―――彼は誰よりも深慮に長け・・
思い遣りに溢れ・・
何よりもまず、熟さぬ者の味方だった。
なればこそ・・彼女の魂を捕らえ・・彼女に愛されし者となった―――
―――彼女は誰より慈愛に満ち・・・
優しさに溢れ・・
力弱きものを包まんと自ら努めた。
時至らぬ折には・・その気質によりて・・
至れりし後は、背の両翼によりて・・
なればこそ・・彼の魂に見いだされ・・・
彼に恋われし者となった―――
けれど、どれほど互いが互いを望んでも・・
決して成就は相成らぬ。
彼女が天を支える尊き御身であり・・
彼もまた・・天の守り人であるが故。
―――そして・・・二人が背負いし、余りにも重きモノは・・・互いを引き離すことをしか善しとしなかったが故に―――
聖地の夜は、もう・・・かなり更け、今夜も猫の爪ような月が濃闇の大気にぶら下がる。
こんなに遅くまで起きているのは、きっと夜警の者と闇を愛でる守護聖くらいなものだ・・
いや・・今宵はもう一人。
読書を常とする知の司が
とうに訪れる筈の眠りを拒んでいた。
ルヴァは、普段なら就寝に就く刻をとうに過ぎても、
何時ものように・・何時もより長く・・
分厚い皮の背表紙を開け・・
だが、どこか心虚ろで此処にあらずといった風情で、薄い頁を捲る。
物憂げに・・
懐かしむように・・
或いは・・悔やむように。
ふと、閉まっている筈の窓からの、
在りえない空気の揺れを感じ・・・
読み指しの本から目を放し、顔を上げると・・
はらり。
櫻の花弁がルヴァの目前に一片、二片と舞い・・注意を惹くように本の上にそっと留まった。

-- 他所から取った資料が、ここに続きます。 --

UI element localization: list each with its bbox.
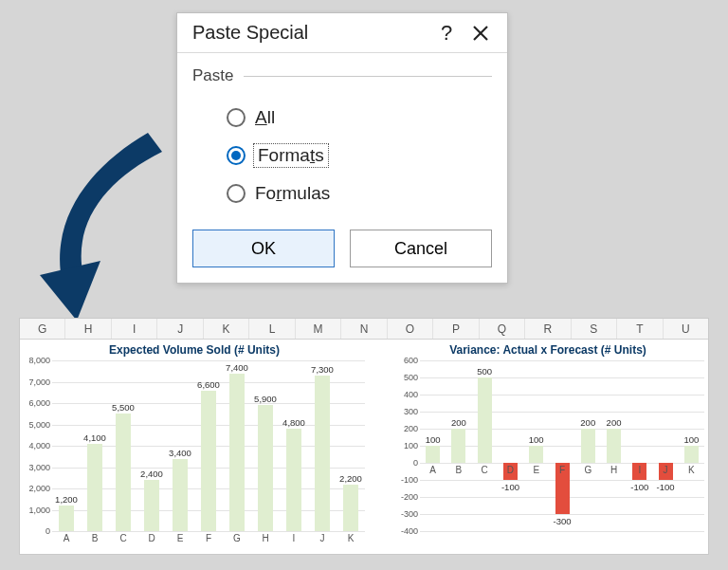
column-headers: GHIJKLMNOPQRSTU	[20, 319, 708, 340]
column-header[interactable]: H	[65, 319, 111, 339]
y-tick-label: 200	[404, 424, 418, 433]
y-tick-label: 8,000	[28, 356, 50, 365]
column-header[interactable]: T	[617, 319, 663, 339]
bar-value-label: 200	[451, 417, 466, 428]
y-tick-label: 500	[404, 373, 418, 382]
y-tick-label: -200	[401, 492, 418, 502]
x-tick-label: C	[482, 465, 488, 475]
bar-value-label: 3,400	[169, 448, 191, 458]
column-header[interactable]: S	[572, 319, 617, 339]
bar	[59, 506, 75, 531]
column-header[interactable]: R	[525, 319, 571, 339]
radiobutton-icon	[227, 108, 246, 127]
x-tick-label: D	[148, 533, 155, 543]
bar	[144, 480, 160, 531]
chart-title: Variance: Actual x Forecast (# Units)	[391, 343, 704, 357]
help-icon[interactable]: ?	[429, 16, 464, 50]
x-tick-label: I	[638, 465, 641, 475]
y-tick-label: -400	[401, 526, 418, 536]
paste-special-dialog: Paste Special ? Paste All Formats Formul…	[176, 12, 508, 284]
radiobutton-icon	[227, 184, 246, 203]
bar-value-label: 200	[580, 417, 595, 428]
y-tick-label: 4,000	[28, 441, 50, 450]
radiobutton-icon	[227, 146, 246, 165]
y-tick-label: 1,000	[28, 506, 50, 515]
dialog-titlebar: Paste Special ?	[177, 13, 507, 53]
radio-formulas-label: Formulas	[255, 183, 330, 204]
y-tick-label: 0	[413, 458, 418, 468]
bar-value-label: 5,900	[254, 394, 277, 404]
column-header[interactable]: P	[433, 319, 479, 339]
bar-value-label: 200	[607, 417, 622, 428]
bar-value-label: -100	[657, 482, 675, 492]
column-header[interactable]: Q	[480, 319, 525, 339]
bar	[529, 446, 543, 463]
x-tick-label: B	[92, 533, 99, 543]
column-header[interactable]: K	[204, 319, 249, 339]
column-header[interactable]: N	[341, 319, 387, 339]
x-tick-label: D	[507, 465, 514, 475]
y-tick-label: 2,000	[28, 484, 50, 493]
y-tick-label: 100	[404, 441, 418, 450]
bar	[343, 485, 359, 532]
column-header[interactable]: U	[664, 319, 708, 339]
bar-value-label: 4,100	[83, 432, 106, 443]
bar-value-label: -100	[630, 482, 648, 492]
radio-formats[interactable]: Formats	[227, 137, 492, 175]
variance-chart: Variance: Actual x Forecast (# Units) -4…	[391, 343, 704, 550]
column-header[interactable]: L	[249, 319, 295, 339]
bar	[201, 391, 217, 532]
column-header[interactable]: I	[112, 319, 157, 339]
x-tick-label: F	[206, 533, 211, 543]
y-tick-label: 7,000	[28, 377, 50, 387]
x-axis: ABCDEFGHIJK	[52, 533, 365, 546]
dialog-title: Paste Special	[192, 22, 308, 44]
radio-all-label: All	[255, 107, 275, 128]
cancel-button[interactable]: Cancel	[350, 230, 492, 267]
paste-group-label: Paste	[192, 66, 492, 85]
x-tick-label: G	[584, 465, 592, 475]
bars: 100200500-100100-300200200-100-100100	[420, 360, 704, 531]
y-axis: 01,0002,0003,0004,0005,0006,0007,0008,00…	[24, 360, 52, 531]
bars: 1,2004,1005,5002,4003,4006,6007,4005,900…	[52, 360, 365, 531]
x-tick-label: C	[119, 533, 126, 543]
bar	[173, 459, 189, 532]
x-tick-label: A	[64, 533, 70, 543]
y-tick-label: 6,000	[28, 398, 50, 408]
column-header[interactable]: O	[388, 319, 433, 339]
bar-value-label: -300	[553, 516, 571, 526]
bar-value-label: 100	[426, 434, 441, 445]
column-header[interactable]: G	[20, 319, 65, 339]
x-tick-label: B	[456, 465, 463, 475]
y-tick-label: 5,000	[28, 420, 50, 430]
bar-value-label: 100	[529, 434, 544, 445]
x-tick-label: G	[233, 533, 241, 543]
bar-value-label: 500	[477, 366, 492, 377]
bar-value-label: 2,200	[339, 473, 362, 484]
y-tick-label: 3,000	[28, 463, 50, 472]
x-tick-label: J	[664, 465, 668, 475]
bar-value-label: 5,500	[112, 402, 135, 413]
bar	[684, 446, 699, 463]
bar	[87, 444, 103, 531]
bar	[315, 376, 331, 531]
y-tick-label: -100	[401, 475, 418, 485]
column-header[interactable]: M	[296, 319, 341, 339]
y-tick-label: 0	[46, 526, 50, 536]
x-tick-label: K	[348, 533, 355, 543]
x-tick-label: E	[177, 533, 184, 543]
bar	[286, 429, 302, 531]
bar-value-label: 7,400	[226, 362, 248, 373]
bar	[116, 414, 132, 531]
x-tick-label: F	[559, 465, 565, 475]
radio-formulas[interactable]: Formulas	[227, 175, 492, 212]
x-tick-label: H	[610, 465, 617, 475]
radio-all[interactable]: All	[227, 99, 492, 137]
ok-button[interactable]: OK	[192, 230, 335, 267]
close-icon[interactable]	[464, 16, 498, 50]
gridline	[52, 531, 365, 532]
bar	[607, 429, 621, 463]
chart-title: Expected Volume Sold (# Units)	[24, 343, 365, 357]
x-tick-label: K	[688, 465, 695, 475]
column-header[interactable]: J	[157, 319, 203, 339]
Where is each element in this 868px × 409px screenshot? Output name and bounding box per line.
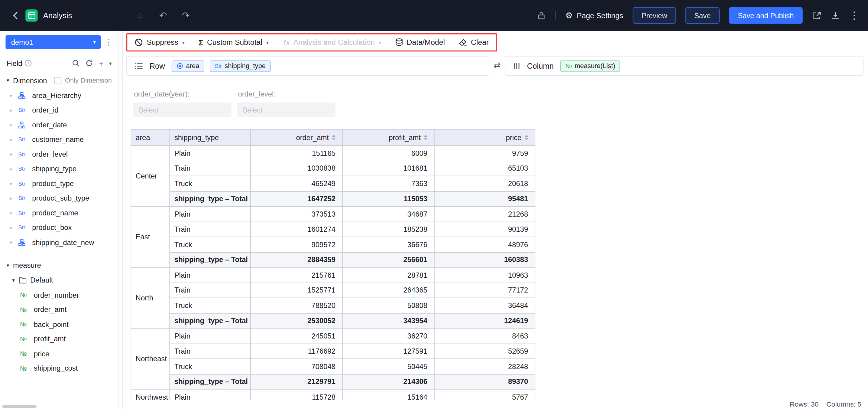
number-type-icon: № bbox=[20, 350, 31, 357]
number-type-icon: № bbox=[20, 321, 31, 328]
string-type-icon: Str bbox=[18, 225, 29, 231]
collapse-caret-icon[interactable]: ▾ bbox=[7, 262, 9, 268]
swap-axes-icon[interactable]: ⇄ bbox=[491, 60, 504, 70]
field-name: product_name bbox=[32, 209, 78, 217]
dimension-field-item[interactable]: ▸Strshipping_type bbox=[0, 162, 119, 176]
dimension-field-item[interactable]: ▸Strproduct_sub_type bbox=[0, 191, 119, 206]
analysis-toolbar-highlighted: Suppress ▾ Σ Custom Subtotal ▾ ƒx Analys… bbox=[126, 33, 497, 52]
expand-caret-icon[interactable]: ▸ bbox=[10, 166, 16, 172]
dimension-field-item[interactable]: ▸order_date bbox=[0, 117, 119, 132]
suppress-button[interactable]: Suppress ▾ bbox=[134, 38, 185, 46]
favorite-star-icon[interactable]: ☆ bbox=[136, 10, 144, 21]
string-type-icon: Str bbox=[18, 210, 29, 216]
column-header-order_amt[interactable]: order_amt bbox=[251, 129, 342, 146]
subtotal-value-cell: 95481 bbox=[434, 191, 535, 206]
dataset-kebab-icon[interactable]: ⋮ bbox=[104, 37, 113, 47]
expand-caret-icon[interactable]: ▸ bbox=[10, 181, 16, 186]
expand-caret-icon[interactable]: ▸ bbox=[10, 93, 16, 98]
expand-caret-icon[interactable]: ▸ bbox=[10, 196, 16, 201]
save-and-publish-button[interactable]: Save and Publish bbox=[729, 7, 803, 24]
number-type-icon: № bbox=[20, 335, 31, 342]
table-row: Train160127418523890139 bbox=[131, 222, 535, 237]
dimension-field-item[interactable]: ▸Strproduct_type bbox=[0, 176, 119, 191]
dimension-field-item[interactable]: ▸area_Hierarchy bbox=[0, 88, 119, 103]
dimension-field-item[interactable]: ▸Strcustomer_name bbox=[0, 132, 119, 147]
string-type-icon: Str bbox=[18, 166, 29, 172]
column-header-shipping_type: shipping_type bbox=[169, 129, 250, 146]
sort-icon[interactable] bbox=[332, 135, 336, 140]
column-header-profit_amt[interactable]: profit_amt bbox=[342, 129, 434, 146]
data-cell: Train bbox=[169, 283, 250, 298]
field-pill-area[interactable]: area bbox=[172, 60, 204, 72]
string-type-icon: Str bbox=[18, 181, 29, 187]
column-header-price[interactable]: price bbox=[434, 129, 535, 146]
collapse-caret-icon[interactable]: ▾ bbox=[7, 78, 9, 83]
filter-select[interactable]: Select bbox=[133, 103, 231, 117]
string-type-icon: Str bbox=[18, 107, 29, 113]
data-cell: 50808 bbox=[342, 298, 434, 313]
sidebar-scrollbar-track[interactable] bbox=[120, 31, 123, 409]
chevron-down-icon[interactable]: ▾ bbox=[109, 60, 112, 66]
search-icon[interactable] bbox=[72, 59, 80, 67]
subtotal-value-cell: 214306 bbox=[342, 374, 434, 389]
status-bar: Rows: 30 Columns: 5 bbox=[123, 400, 868, 409]
subtotal-label-cell: shipping_type – Total bbox=[169, 313, 250, 328]
analysis-and-calculation-button[interactable]: ƒx Analysis and Calculation ▾ bbox=[283, 38, 381, 46]
measure-field-item[interactable]: №back_point bbox=[0, 317, 119, 332]
data-model-button[interactable]: Data/Model bbox=[395, 38, 445, 46]
field-pill-measure(List)[interactable]: №measure(List) bbox=[560, 60, 620, 72]
table-row: NorthwestPlain115728151645767 bbox=[131, 389, 535, 400]
area-cell: Northeast bbox=[131, 328, 169, 389]
subtotal-row: shipping_type – Total164725211505395481 bbox=[131, 191, 535, 206]
field-pill-shipping_type[interactable]: Strshipping_type bbox=[210, 60, 271, 72]
expand-caret-icon[interactable]: ▸ bbox=[10, 108, 16, 113]
back-button[interactable] bbox=[9, 8, 21, 23]
measure-field-item[interactable]: №price bbox=[0, 346, 119, 361]
expand-caret-icon[interactable]: ▸ bbox=[10, 122, 16, 127]
field-name: area_Hierarchy bbox=[32, 91, 81, 99]
undo-icon[interactable]: ↶ bbox=[159, 10, 167, 21]
table-header-row: areashipping_typeorder_amtprofit_amtpric… bbox=[131, 129, 535, 146]
data-cell: 708048 bbox=[251, 359, 342, 374]
redo-icon[interactable]: ↷ bbox=[182, 10, 190, 21]
top-bar-actions: ⚙ Page Settings Preview Save Save and Pu… bbox=[537, 7, 859, 24]
share-icon[interactable] bbox=[812, 11, 822, 20]
dimension-field-item[interactable]: ▸Strproduct_name bbox=[0, 206, 119, 221]
measure-field-item[interactable]: №profit_amt bbox=[0, 331, 119, 346]
dimension-field-item[interactable]: ▸shipping_date_new bbox=[0, 235, 119, 250]
measure-field-item[interactable]: №order_number bbox=[0, 288, 119, 302]
dimension-field-item[interactable]: ▸Strproduct_box bbox=[0, 220, 119, 235]
measure-field-item[interactable]: №shipping_cost bbox=[0, 361, 119, 376]
expand-caret-icon[interactable]: ▸ bbox=[10, 225, 16, 230]
filter-select[interactable]: Select bbox=[237, 103, 336, 117]
only-dimension-checkbox[interactable] bbox=[54, 77, 62, 84]
eraser-icon bbox=[459, 38, 467, 46]
expand-caret-icon[interactable]: ▸ bbox=[10, 240, 16, 245]
measure-field-item[interactable]: №order_amt bbox=[0, 302, 119, 317]
dataset-select[interactable]: demo1 ▾ bbox=[5, 35, 101, 49]
download-icon[interactable] bbox=[831, 11, 840, 20]
sort-icon[interactable] bbox=[424, 135, 427, 140]
data-cell: 6009 bbox=[342, 146, 434, 160]
dimension-field-item[interactable]: ▸Strorder_level bbox=[0, 147, 119, 162]
add-field-icon[interactable]: + bbox=[98, 59, 103, 67]
more-options-kebab-icon[interactable]: ⋮ bbox=[849, 9, 859, 22]
refresh-icon[interactable] bbox=[85, 59, 93, 67]
clear-button[interactable]: Clear bbox=[459, 38, 489, 46]
subtotal-value-cell: 89370 bbox=[434, 374, 535, 389]
data-cell: Train bbox=[169, 222, 250, 237]
sort-icon[interactable] bbox=[525, 135, 528, 140]
horizontal-scrollbar-thumb[interactable] bbox=[2, 405, 37, 408]
custom-subtotal-button[interactable]: Σ Custom Subtotal ▾ bbox=[198, 38, 269, 47]
lock-icon[interactable] bbox=[537, 11, 546, 20]
expand-caret-icon[interactable]: ▸ bbox=[10, 210, 16, 216]
preview-button[interactable]: Preview bbox=[632, 7, 676, 24]
save-button[interactable]: Save bbox=[685, 7, 720, 24]
data-cell: 264365 bbox=[342, 283, 434, 298]
dimension-field-item[interactable]: ▸Strorder_id bbox=[0, 103, 119, 118]
measure-folder-row[interactable]: ▾ Default bbox=[0, 273, 119, 288]
expand-caret-icon[interactable]: ▸ bbox=[10, 137, 16, 142]
expand-caret-icon[interactable]: ▸ bbox=[10, 151, 16, 157]
page-settings-button[interactable]: ⚙ Page Settings bbox=[565, 10, 623, 21]
data-cell: Train bbox=[169, 160, 250, 176]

まるで『読むのを止めて。これを・栞にしてくれるっ・・?』・・そんな風に云っているような気がして自嘲気味の笑いを浮かべた。
かつて・・・そんな風に自分の読書の時間を止められるのは"たった一人"しか居なかった。
そして・・、
―――今ではその"たった一人"はもうこの世界の何処にも存在し得ないので―――
と・・そのまま回想に更けようとする意識を惹こうとするように今度は、
ふぃっ――と、秘密めいた淡い香りが鼻腔を掠める。
―――確かに誰かが―――
・・・・呼んでいる?
言葉でも、音でもなく・・何か云い様のないおそらくは想いのようなもので。
急に・・感情が昂ぶり、泣きたくなる不思議な予感に襲われる。
それでも・・声なき声に逆らうことなど考えもつかない。
ルヴァにとって・・・今、届いている波動は
泣きたく為るほどに懐かしくて、愛しい者のソレであったから・・。
誘われるままに窓を開け、室内履きのまま外へと飛び出ると・・
――ひゅるるる・・
花の香を纏う一陣の風が一度散った筈の淡い紅の花弁を巻き上げ、渦を作る。
花弁は舞い上がり・・
ルヴァの視界は刹那・・花の色に染め上げられ。
そして・・次の瞬間、それが収まると同時に淡く霞んで現れたのは・・
どこか幼さを匂わせ・・それでいて艶やかさをも兼ね備えた不可思議な雰囲気を纏った・・朧げに揺れる・・人型の幻。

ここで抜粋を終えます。